AI Startup Investment Reveals a Gap Between ‘Can’ and ‘Will’

Perhaps the most revealing finding is the gap between which jobs AI could theoretically affect and which funded AI startups are actually targeting. Researchers compared their new index against an existing capability-based measure that ranks jobs by whether current AI technology could perform their tasks. By that standard, highly educated professionals rank near the top. Lawyers, judges, and doctors all score high. Under the startup-investment measure, those same jobs often fell toward the bottom.

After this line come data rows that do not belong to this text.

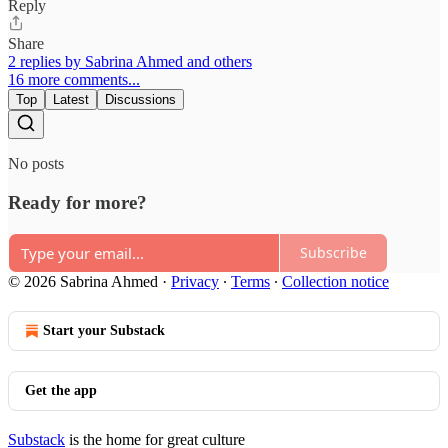
Reply
Share
2 replies by Sabrina Ahmed and others
16 more comments...
Top
Latest
Discussions
No posts
Ready for more?
Subscribe
© 2026 Sabrina Ahmed
·
Privacy
∙
Terms
∙
Collection notice
Start your Substack
Get the app
Substack
is the home for great culture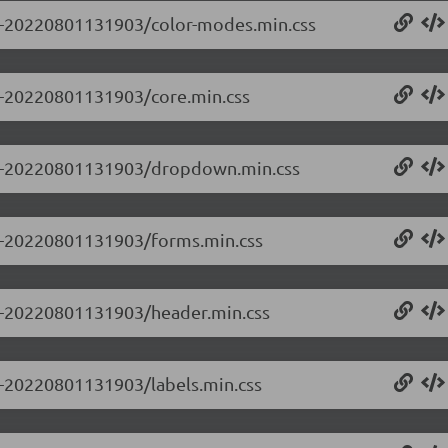
0.0-20220801131903/color-modes.min.css
.0-20220801131903/core.min.css
0.0-20220801131903/dropdown.min.css
0.0-20220801131903/forms.min.css
0.0-20220801131903/header.min.css
.0-20220801131903/labels.min.css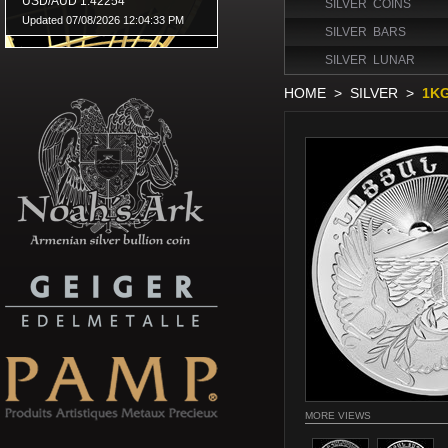
SILVER COINS
SILVER BARS
SILVER LUNAR
HOME
>
SILVER
>
1KG
MORE VIEWS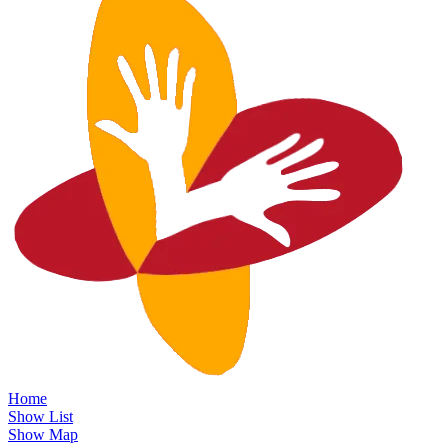
Home
Show List
Show Map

Take lawyers versus database administrators. Both require similar cognitive abilities: logical thinking, processing large amounts of information, drawing conclusions from complex material. A capability-only measure treats them as nearly equally exposed. But in the startup investment data, a database administrator scored roughly 0.8 on the exposure scale while a lawyer scored around 0.05. Automating how a company stores its data raises few ethical alarms. Automating legal judgment raises many. That gap does not mean doctors, lawyers, or teachers will be untouched by AI, but it does suggest investors are not yet prioritizing the replacement of their core duties.

AI jobs bar chart
Bar plot of average sectoral AI Startup Exposure (AISE) for industries in the US economy, where blue and green indicate lower to intermediate exposure, yellow to red indicate high exposure. (Credit:
Fenoaltea et al.)

A Selective Pressure, Not a Flood

Geographically, AI startup exposure tracks closely with tech industry density. Metro areas built around knowledge work, led by the San Francisco Bay Area, registered the highest average exposure, while Midwestern cities anchored in manufacturing and agriculture showed the lowest. At the industry level, finance, insurance, professional services, and information technology ranked as most exposed, while construction, agriculture, and food preparation ranked at the bottom. Healthcare and education landed in a middle zone, fields where AI appears more likely to assist workers than to displace them.

One additional finding adds a note of caution. When researchers examined startups combining AI software with physical robots, the exposure picture shifted. Several jobs that scored low on standard AI exposure showed meaningfully higher exposure when robotics entered the equation, suggesting that the combination of AI and physical automation could eventually extend disruption beyond office work.

For now, the picture is one of selective pressure rather than wholesale disruption. Funded AI startups are not an indiscriminate wave moving across the workforce equally. Office clerks and data analysts may face more near-term pressure from AI products than surgeons or judges, and the startup investment data shows where that activity is already concentrated.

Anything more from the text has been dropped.